*** Opening of Supplied material ***

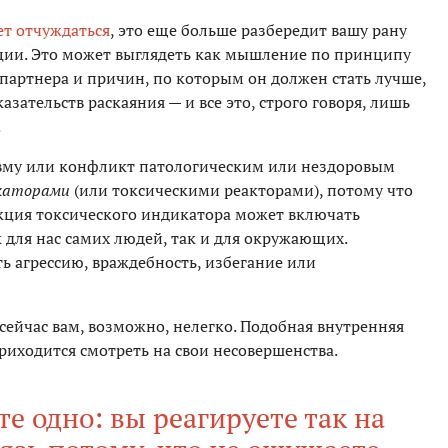
ет отчуждаться
, это еще больше разбередит вашу рану
ции. Это может выглядеть как мышление по принципу
 партнера и причин, по которым он должен стать лучше,
зательств раскаяния — и все это, строго говоря, лишь
.
равму или конфликт патологическим или нездоровым
икаторами
(или токсическими реакторами), потому что
кция токсического индикатора может включать
 для нас самих людей, так и для окружающих.
ть агрессию, враждебность, избегание или
 сейчас вам, возможно, нелегко. Подобная внутренняя
приходится смотреть на свои несовершенства.
те одно: вы реагируете так на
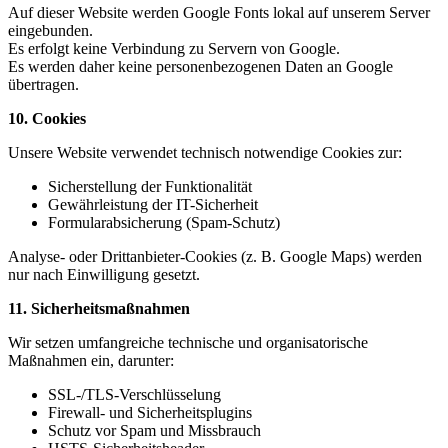
Auf dieser Website werden Google Fonts lokal auf unserem Server
eingebunden.
Es erfolgt keine Verbindung zu Servern von Google.
Es werden daher keine personenbezogenen Daten an Google
übertragen.
10. Cookies
Unsere Website verwendet technisch notwendige Cookies zur:
Sicherstellung der Funktionalität
Gewährleistung der IT-Sicherheit
Formularabsicherung (Spam-Schutz)
Analyse- oder Drittanbieter-Cookies (z. B. Google Maps) werden
nur nach Einwilligung gesetzt.
11. Sicherheitsmaßnahmen
Wir setzen umfangreiche technische und organisatorische
Maßnahmen ein, darunter:
SSL-/TLS-Verschlüsselung
Firewall- und Sicherheitsplugins
Schutz vor Spam und Missbrauch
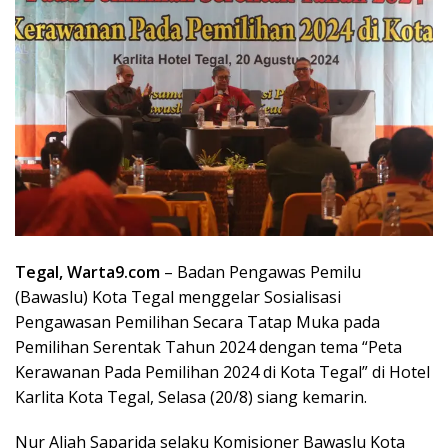
Tegal, Warta9.com
– Badan Pengawas Pemilu
(Bawaslu) Kota Tegal menggelar Sosialisasi
Pengawasan Pemilihan Secara Tatap Muka pada
Pemilihan Serentak Tahun 2024 dengan tema “Peta
Kerawanan Pada Pemilihan 2024 di Kota Tegal” di Hotel
Karlita Kota Tegal, Selasa (20/8) siang kemarin.
Nur Aliah Saparida selaku Komisioner Bawaslu Kota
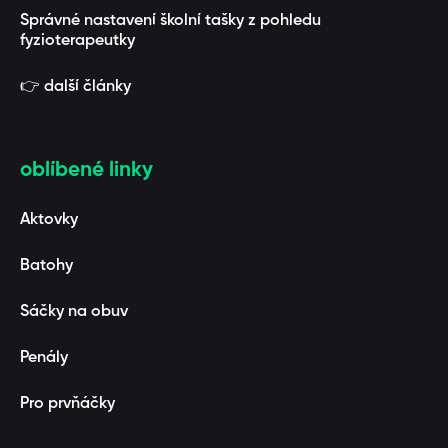
Správné nastavení školní tašky z pohledu
fyzioterapeutky
👉 další články
oblíbené linky
Aktovky
Batohy
Sáčky na obuv
Penály
Pro prvňáčky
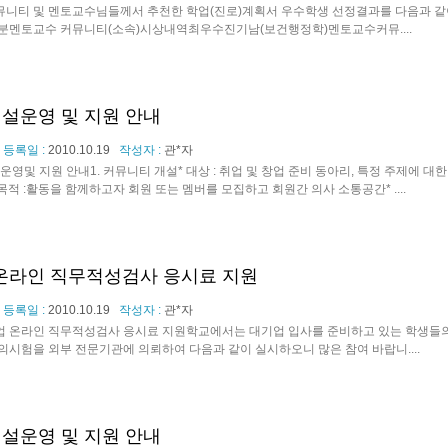
뮤니티 및 멘토교수님들께서 추천한 학업(진로)계획서 우수학생 선정결과를 다음과 같이 
분멘토교수 커뮤니티(소속)시상내역최우수진기남(보건행정학)멘토교수커뮤....
설운영 및 지원 안내
등록일 :
2010.10.19
작성자 :
관*자
및 지원 안내1. 커뮤니티 개설* 대상 : 취업 및 창업 준비 동아리, 특정 주제에 대한
목적 :활동을 함께하고자 회원 또는 멤버를 모집하고 회원간 의사 소통공간* ....
업 온라인 직무적성검사 응시료 지원
등록일 :
2010.10.19
작성자 :
관*자
대기업 온라인 직무적성검사 응시료 지원학교에서는 대기업 입사를 준비하고 있는 학생들
시험을 외부 전문기관에 의뢰하여 다음과 같이 실시하오니 많은 참여 바랍니....
설운영 및 지원 안내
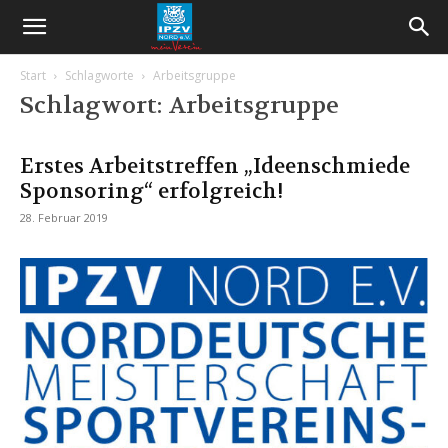
Start
Schlagworte
Arbeitsgruppe
Schlagwort: Arbeitsgruppe
Erstes Arbeitstreffen „Ideenschmiede
Sponsoring“ erfolgreich!
28. Februar 2019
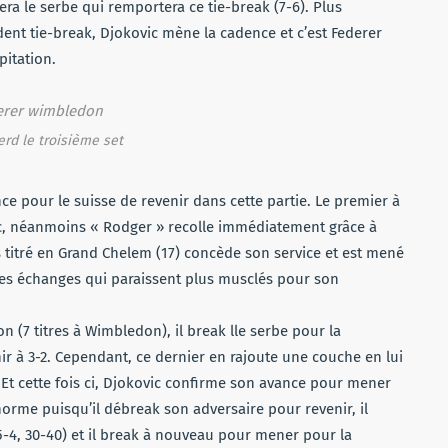
sera le serbe qui remportera ce tie-break (7-6). Plus
dent tie-break, Djokovic mène la cadence et c’est Federer
itation.
rd le troisième set
ce pour le suisse de revenir dans cette partie. Le premier à
lanc, néanmoins « Rodger » recolle immédiatement grâce à
us titré en Grand Chelem (17) concède son service et est mené
 les échanges qui paraissent plus musclés pour son
n (7 titres à Wimbledon), il break lle serbe pour la
r à 3-2. Cependant, ce dernier en rajoute une couche en lui
Et cette fois ci, Djokovic confirme son avance pour mener
norme puisqu’il débreak son adversaire pour revenir, il
5-4, 30-40) et il break à nouveau pour mener pour la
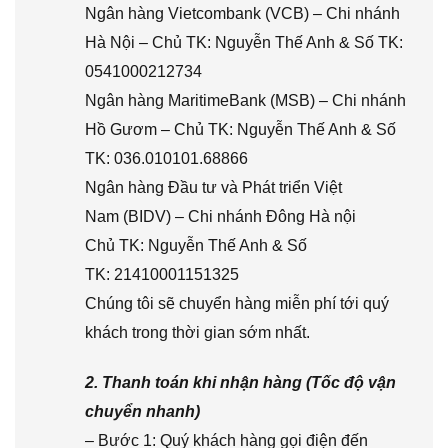
Ngân hàng Vietcombank (VCB) – Chi nhánh
Hà Nội – Chủ TK: Nguyễn Thế Anh & Số TK:
0541000212734
Ngân hàng MaritimeBank (MSB) – Chi nhánh
Hồ Gươm – Chủ TK: Nguyễn Thế Anh & Số
TK: 036.010101.68866
Ngân hàng Đầu tư và Phát triển Việt
Nam (BIDV) – Chi nhánh Đông Hà nội
Chủ TK: Nguyễn Thế Anh & Số
TK: 21410001151325
Chúng tôi sẽ chuyển hàng miễn phí tới quý
khách trong thời gian sớm nhất.
2. Thanh toán khi nhận hàng (Tốc độ vận
chuyển nhanh)
– Bước 1: Quý khách hàng gọi điện đến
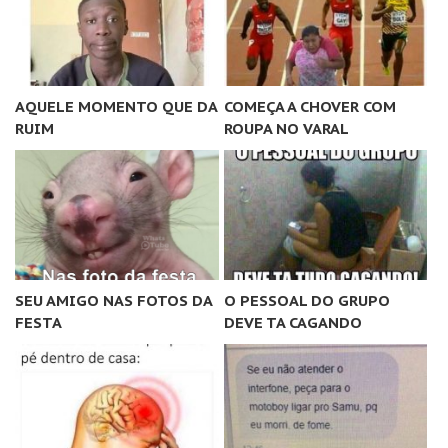
AQUELE MOMENTO QUE DA
COMEÇA A CHOVER COM
RUIM
ROUPA NO VARAL
SEU AMIGO NAS FOTOS DA
O PESSOAL DO GRUPO
FESTA
DEVE TA CAGANDO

*** Close of Supplied material ***

**Required work**
Given the records above, return the lines starting at the one that holds "Kerawanan Pada Pemilihan" and ending at the one that holds "분멘토교수 커뮤니티(소속)", exactly, and nothing besides; leave every picture out.

**Exercise answer**
Kerawanan Pada Pemilihan 2024 di Kota Tegal” di Hotel
Karlita Kota Tegal, Selasa (20/8) siang kemarin.
Nur Aliah Saparida selaku Komisioner Bawaslu Kota
Správné nastavení školní tašky z pohledu
fyzioterapeutky
👉 další články
oblíbené linky
Aktovky
Batohy
Sáčky na obuv
Penály
Pro prvňáčky
뮤니티 및 멘토교수님들께서 추천한 학업(진로)계획서 우수학생 선정결과를 다음과 같이 
분멘토교수 커뮤니티(소속)시상내역최우수진기남(보건행정학)멘토교수커뮤....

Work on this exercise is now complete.